Most of the really little kids in village were afraid of us, but this one loved me! He is Kadijatu's youngest. The other children are hers too and I think that the guy is her husband.
Most of the children wear necklaces and waist beads like this to keep evil spirits away, etc. Also pretty much all of the boys this age just wear a shirt, like him, or are totally naked. The lady in the background is holding some fish freshly caught from the river there.
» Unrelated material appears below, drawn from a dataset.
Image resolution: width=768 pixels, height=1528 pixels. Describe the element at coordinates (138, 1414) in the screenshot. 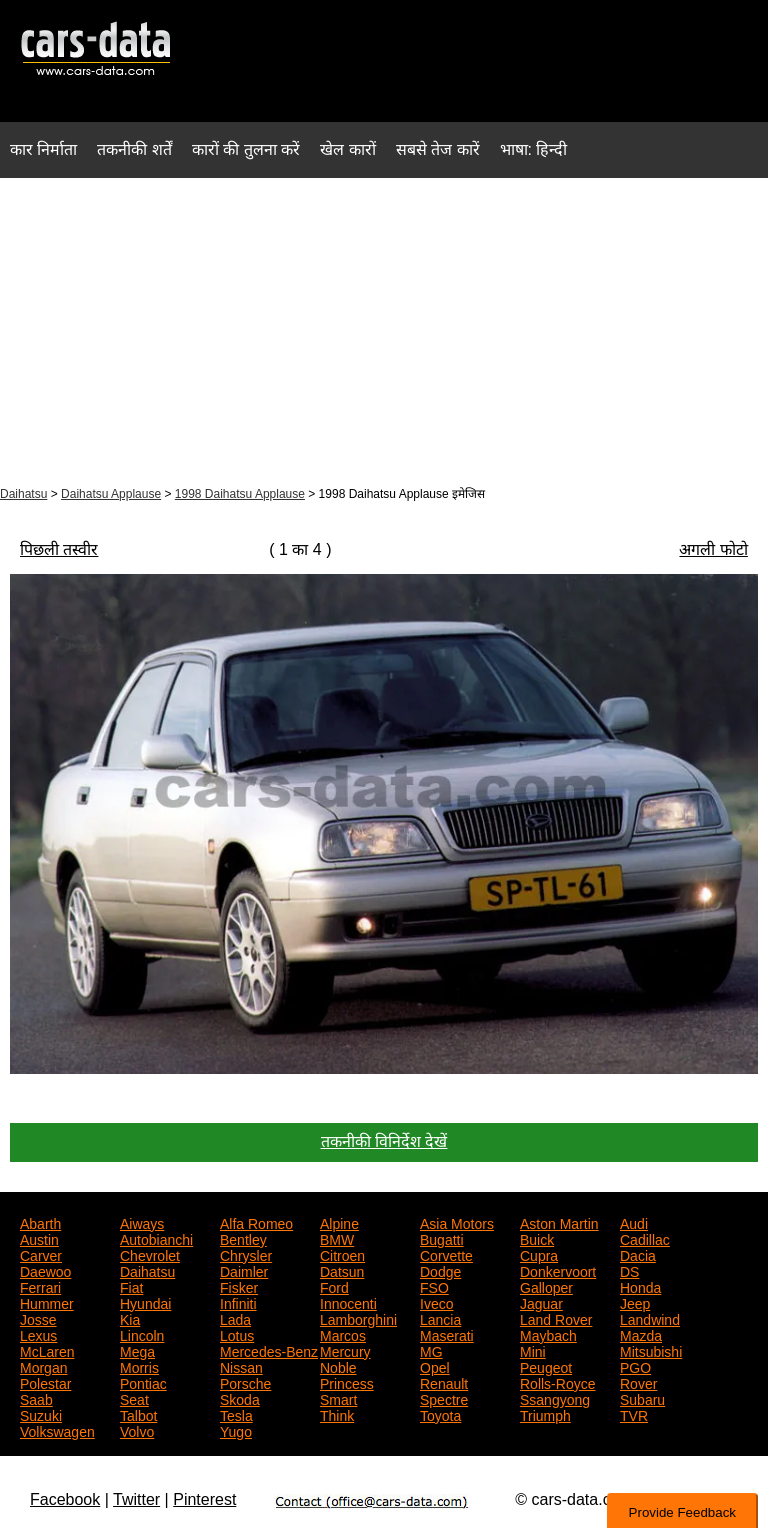

I see `Talbot` at that location.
On the way home we ran out of gas right before we got to the gas station while we were in Gabu. We had to get out and use some good old fashioned muscle to move the car. Unfortunately, Gilson stopped the car because he thought we had a gas can, but we didn't, so we were pushing from a stop. It was fine until we started going uphill. It was only Jason, Erica, Rosania, and I pushing at that point and we were not strong enough, so some men who were laughing hysterically at the "brankus" pushing a car came over to help us out.
Ok, well if you made it to the end of this, congratulations. If you have any questions about the trip or you want to know more about any of my stories, let me know.
I hate to admit it but my hamstrings were sore for several days.